È il fischietto dell’attore emiliano a inaugurare la settantesima edizione della Mostra di Venezia, portando sul grande schermo del Lido L’arbitro dell’esordiente Paolo Zucca, che ha fatto da apripista alla sezione Giornate degli autori che quest’anno festeggia dieci anni.

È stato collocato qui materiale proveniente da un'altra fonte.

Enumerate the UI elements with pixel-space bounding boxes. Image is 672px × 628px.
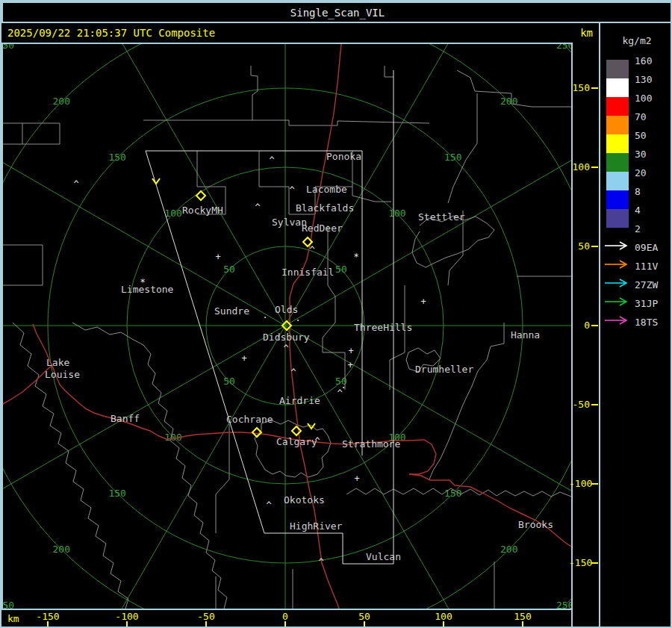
scale-label-4: 4 [635,205,669,215]
city-label-threehills: ThreeHills [354,322,412,333]
ring-label-150: 150 [108,488,125,499]
scale-swatch-20 [606,172,629,190]
city-label-louise: Louise [45,369,80,380]
point-marker: * [140,277,145,287]
ring-label-200: 200 [500,96,517,107]
track-id-label: 31JP [635,298,658,309]
track-legend-item-09EA[interactable]: 09EA [603,240,672,255]
scale-swatch-160 [606,60,629,78]
scale-swatch-70 [606,116,629,134]
boundary-line [255,420,331,477]
boundary-line [216,423,229,533]
track-arrow-icon [603,240,632,252]
city-label-drumheller: Drumheller [415,364,473,375]
point-marker: + [420,296,426,307]
ring-label-50: 50 [223,264,235,275]
boundary-line [251,66,258,120]
point-marker: · [340,382,346,393]
radial-line-240 [1,326,285,610]
radar-app-window: Single_Scan_VIL 2025/09/22 21:05:37 UTC … [0,0,672,628]
boundary-line [412,216,494,267]
boundary-line [143,120,429,125]
ring-label-50: 50 [335,264,347,275]
point-marker: ^ [289,185,294,196]
scale-label-30: 30 [635,149,669,159]
bottom-axis-tick [364,621,365,627]
bottom-axis-tick [522,621,523,627]
ring-label-100: 100 [164,208,181,219]
track-legend-item-18TS[interactable]: 18TS [603,314,672,329]
ring-label-200: 200 [500,544,517,555]
right-axis-label--150: -150 [569,558,590,568]
right-axis-tick [591,483,598,485]
scale-label-8: 8 [635,187,669,196]
ring-label-250: 250 [556,40,573,51]
city-label-airdrie: Airdrie [279,395,320,406]
map-right-border [571,43,573,628]
ring-label-200: 200 [52,544,69,555]
city-label-brooks: Brooks [518,519,553,530]
point-marker: ^ [309,245,314,255]
city-label-calgary: Calgary [276,436,317,447]
right-axis-tick [591,404,598,405]
point-marker: ^ [255,202,260,213]
track-id-label: 18TS [635,317,658,328]
track-arrow-icon [603,277,632,289]
city-label-highriver: HighRiver [290,520,343,532]
point-marker: + [354,473,359,484]
storm-cell-diamond-icon [196,191,205,200]
right-axis-tick [591,87,598,89]
boundary-line [1,123,60,144]
point-marker: ^ [318,557,323,568]
track-legend-item-27ZW[interactable]: 27ZW [603,277,672,292]
scale-swatch-50 [606,134,629,153]
scale-label-50: 50 [635,131,669,140]
highway-line [409,474,571,547]
ring-label-250: 250 [1,40,14,51]
bottom-axis-tick [126,621,128,627]
boundary-line [72,323,227,609]
right-axis-tick [591,325,598,326]
point-marker: · [262,312,267,323]
boundary-line [429,323,504,479]
city-label-okotoks: Okotoks [284,494,325,506]
point-marker: ^ [283,343,288,354]
boundary-line [323,226,345,390]
scale-swatch-8 [606,190,629,209]
city-label-reddeer: RedDeer [302,223,343,234]
right-axis-label-0: 0 [569,320,590,331]
scale-label-2: 2 [635,224,669,234]
point-marker: + [241,353,246,364]
scale-swatch-130 [606,78,629,97]
track-legend-item-31JP[interactable]: 31JP [603,296,672,311]
ring-label-50: 50 [223,376,235,387]
radar-map-canvas[interactable]: 5050505010010010010015015015015020020020… [1,1,573,610]
track-arrow-icon [603,314,632,326]
right-axis-label-100: 100 [569,162,590,172]
city-label-lake: Lake [46,357,69,368]
storm-cell-diamond-icon [292,426,301,435]
city-label-hanna: Hanna [511,329,540,341]
track-legend-item-111V[interactable]: 111V [603,258,672,273]
ring-label-150: 150 [108,152,125,163]
city-label-cochrane: Cochrane [226,414,273,425]
scale-swatch-4 [606,209,629,228]
boundary-line [1,245,43,285]
radial-line-210 [1,326,285,610]
scale-swatch-30 [606,153,629,172]
track-id-label: 27ZW [635,279,658,290]
ring-label-100: 100 [388,208,405,219]
right-axis-label--100: -100 [569,479,590,489]
point-marker: ^ [269,155,274,166]
scale-label-70: 70 [635,112,669,122]
point-marker: ^ [73,179,78,190]
boundary-line [13,323,128,609]
right-axis-tick [591,167,598,168]
city-label-vulcan: Vulcan [366,551,401,562]
storm-motion-arrow-icon [152,178,160,184]
bottom-axis-tick [47,621,49,627]
bottom-axis-label-150: 150 [506,612,539,622]
bottom-axis-label-0: 0 [269,612,302,622]
point-marker: ^ [290,367,296,378]
right-axis-tick [591,246,598,247]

Nell’ambiente è conosciuto come il Principe per la leggiadria con cui dirige le partite da lui arbitrate, tanto da sembrare un ballerino alle prese con delle coreografie lungo le linee del campo piuttosto che un giudice di gara. La sua eleganza, la sua dedizione al mestiere, lo stanno portando finalmente all’arbitraggio della prima finale europea della sua carriera, ma l’ambizione e l’ego gli faranno infrangere quel regolamento di cui si è dimostrato sempre il difensore più accanito, facendolo precipitare nel girone dei dannati, ovvero la terza categoria sarda. La sua ascesa e la sua caduta si svolgono in parallelo con le vicissitudini dell’Atletico Pabarile, squadraccia sarda sempre umiliata dal Montecrastu, il cui leader è l’odioso fazendero Brai, fino al giorno in cui un argentino tornato al paese per riconquistare la bisbetica figlia dell’arbitro cieco del Pabarile si rivela un fuoriclasse che, partita dopo partita, porterà l’improbabile team a risalire la china del campionato, giungendo all’epico scontro finale…
Versione estesa di un cortometraggio con cui Paolo Zucca nel 2009 aveva vinto il David di Donatello, L’arbitro è una divertita e divertente dichiarazione d’amore nei confronti della più grande passione/ossessione degli italiani: il calcio. Giocando con i generi e i registri, il film riesce a rappresentare sapientemente e con gusto l’essenza di questo sport che, come diceva Churchill, gli italiani affrontano con più serietà e partecipazione di una guerra. L’ambientazione rurale sarda e la totale ininfluenza del suo infimo campionato rispetto agli equilibri del mondo, intrecciandosi alla descrizione dei sofisticati e quasi massonici corridoi delle federazioni calcistiche internazionali, mostra tutta la portata esistenziale, la capacità di aggregazione e di scatenare odio e amore, la sacralità, di uno sport che per il nostro Paese più che per altri è metafora stessa della vita.
E la chiave grottesca e surreale dell’Arbitro è la più giusta per descriverne meccanismi e rituali, portandoci dietro le quinte di una professione spesso odiata, ma che si rivela il perno da cui dipendono, oltre che il business, la carriera dei giocatori, la felicità o l’infelicità dei tifosi, oltre che i destini degli arbitri stessi. Accorsi è molto bravo nel prestare al ruolo la sua gestualità, la disinvoltura nel ballare (sulle note della bellissima Vivere di Cesare Andrea Bixio del ’37) e soprattutto la capacità di non prendersi troppo sul serio, supportato da un ottimo cast che raccoglie compaesani del regista non professionisti e attori molto collaudati come Geppi Cucciari, Marco Messeri, Francesco Pannofino e Benito Urgu. L’arbitro di Zucca si rivela un’opera di puro intrattenimento, che gioca gioiosamente mescolando più generi, dallo spaghetti western alla Leone (con i primissimi piani dei suoi personaggi) alla commedia e al musical, mostrando le liturgie e i sentimenti inconsci, gli amori e le faide, che solo il calcio sa portare a galla.